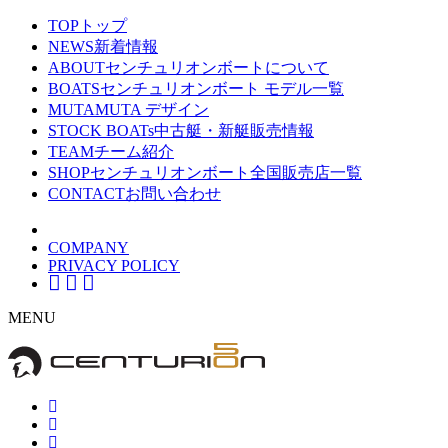
TOP
トップ
NEWS
新着情報
ABOUT
センチュリオンボートについて
BOATS
センチュリオンボート モデル一覧
MUTA
MUTA デザイン
STOCK BOATs
中古艇・新艇販売情報
TEAM
チーム紹介
SHOP
センチュリオンボート全国販売店一覧
CONTACT
お問い合わせ
COMPANY
PRIVACY POLICY
MENU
---+---
- Task requirements
Write out the data precisely as given, excluding the pictures.

- Written reply
TOP
トップ
NEWS
新着情報
ABOUT
センチュリオンボートについて
BOATS
センチュリオンボート モデル一覧
MUTA
MUTA デザイン
STOCK BOATs
中古艇・新艇販売情報
TEAM
チーム紹介
SHOP
センチュリオンボート全国販売店一覧
CONTACT
お問い合わせ
COMPANY
PRIVACY POLICY
MENU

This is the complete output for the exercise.